◆ **Work item**:
Select the lines of the records containing the word "with" and list them.

◆ **Data supplied**:
□ □ □ □

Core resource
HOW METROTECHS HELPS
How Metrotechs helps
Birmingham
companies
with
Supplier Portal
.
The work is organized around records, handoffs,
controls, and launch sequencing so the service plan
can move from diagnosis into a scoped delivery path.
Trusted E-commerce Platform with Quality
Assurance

□ □ □ □

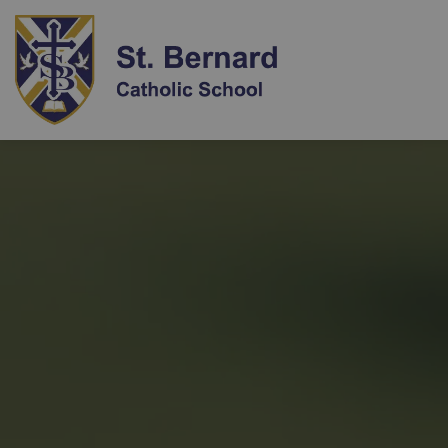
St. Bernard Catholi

□ □ □ □

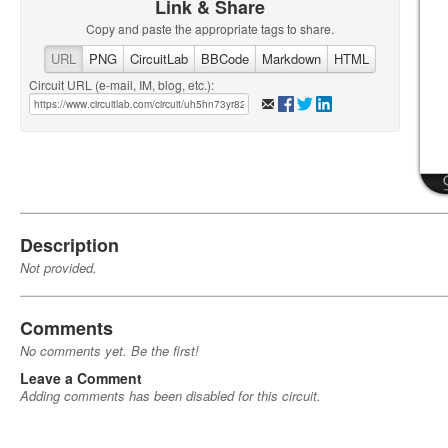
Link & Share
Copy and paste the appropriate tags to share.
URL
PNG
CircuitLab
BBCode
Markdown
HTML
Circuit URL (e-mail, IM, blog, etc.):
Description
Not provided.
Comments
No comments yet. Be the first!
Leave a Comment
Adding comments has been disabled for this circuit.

□ □ □ □

◆ **Written response**:
with
Trusted E-commerce Platform with Quality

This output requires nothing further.